Бой вряд ли проживет еще много дней. Ульсон такой трус, что при нем туземцы могут разграбить и сжечь дом. Но как только научусь более туземному языку, так перестану сидеть дома. Кое-какие инструменты и письменные принадлежности закопаю, находя, что они будут сохраннее в земле, чем в доме, под охраною одного Ульсона.
Затем нагрянула целая толпа людей из Бонгу с двумя мальчиками лет семи или восьми. У этих ребят очень ясно выдавался африканский тип: широкий нос, большой, немного выдающийся вперед рот с толстыми губами, курчавые черные волосы. Животы у них очень выступали и казались туго набитыми. Между детьми такие негроподобные особи встречаются гораздо чаще, чем между взрослыми.
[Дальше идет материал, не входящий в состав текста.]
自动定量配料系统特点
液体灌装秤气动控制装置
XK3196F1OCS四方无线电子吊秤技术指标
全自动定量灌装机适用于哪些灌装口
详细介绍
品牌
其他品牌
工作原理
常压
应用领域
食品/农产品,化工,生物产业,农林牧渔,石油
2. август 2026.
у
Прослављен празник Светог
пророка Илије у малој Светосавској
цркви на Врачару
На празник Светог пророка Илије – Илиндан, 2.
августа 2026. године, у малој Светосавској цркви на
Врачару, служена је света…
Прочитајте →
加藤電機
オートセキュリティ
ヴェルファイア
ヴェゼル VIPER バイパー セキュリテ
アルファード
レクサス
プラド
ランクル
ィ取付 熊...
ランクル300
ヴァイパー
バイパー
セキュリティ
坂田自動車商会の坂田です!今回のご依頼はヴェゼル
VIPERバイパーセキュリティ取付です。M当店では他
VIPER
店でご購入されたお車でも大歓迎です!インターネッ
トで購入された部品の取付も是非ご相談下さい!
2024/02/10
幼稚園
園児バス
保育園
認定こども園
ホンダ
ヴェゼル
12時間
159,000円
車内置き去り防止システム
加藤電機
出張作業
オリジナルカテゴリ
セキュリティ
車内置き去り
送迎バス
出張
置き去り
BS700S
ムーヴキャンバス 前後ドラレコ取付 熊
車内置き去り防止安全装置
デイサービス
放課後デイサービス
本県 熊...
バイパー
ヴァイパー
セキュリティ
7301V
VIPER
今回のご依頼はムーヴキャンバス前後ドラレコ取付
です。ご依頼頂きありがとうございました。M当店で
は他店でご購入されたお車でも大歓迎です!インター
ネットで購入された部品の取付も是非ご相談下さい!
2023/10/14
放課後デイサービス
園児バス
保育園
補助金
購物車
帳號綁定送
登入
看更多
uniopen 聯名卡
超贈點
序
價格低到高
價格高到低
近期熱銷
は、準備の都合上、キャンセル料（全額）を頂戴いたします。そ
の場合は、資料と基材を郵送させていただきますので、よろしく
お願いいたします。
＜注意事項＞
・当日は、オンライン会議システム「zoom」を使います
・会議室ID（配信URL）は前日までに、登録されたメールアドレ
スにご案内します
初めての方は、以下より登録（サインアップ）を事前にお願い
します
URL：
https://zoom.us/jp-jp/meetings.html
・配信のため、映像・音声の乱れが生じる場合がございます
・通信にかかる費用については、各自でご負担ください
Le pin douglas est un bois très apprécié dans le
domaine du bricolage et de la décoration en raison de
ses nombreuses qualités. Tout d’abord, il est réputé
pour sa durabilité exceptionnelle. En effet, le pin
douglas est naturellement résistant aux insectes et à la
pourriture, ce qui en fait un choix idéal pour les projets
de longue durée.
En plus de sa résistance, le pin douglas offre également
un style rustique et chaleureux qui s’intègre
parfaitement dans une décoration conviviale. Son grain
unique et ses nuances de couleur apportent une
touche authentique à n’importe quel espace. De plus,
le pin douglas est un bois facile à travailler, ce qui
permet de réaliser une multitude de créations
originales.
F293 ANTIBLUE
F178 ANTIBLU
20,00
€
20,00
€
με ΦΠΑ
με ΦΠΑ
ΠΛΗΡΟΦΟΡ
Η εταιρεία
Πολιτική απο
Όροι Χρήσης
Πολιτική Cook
Бой очень плох. Ульсон начинает поговаривать, что хорошо было бы выбраться отсюда, а я отвечаю, что я не просил его отправляться со мною в Новую Гвинею и даже в день ухода «Витязя» предлагал ему вернуться на корвет, а не оставаться со мною. Он каждую ночь ожидает, что туземцы придут и перебьют нас, и ненавидит Туя, которого считает за шпиона.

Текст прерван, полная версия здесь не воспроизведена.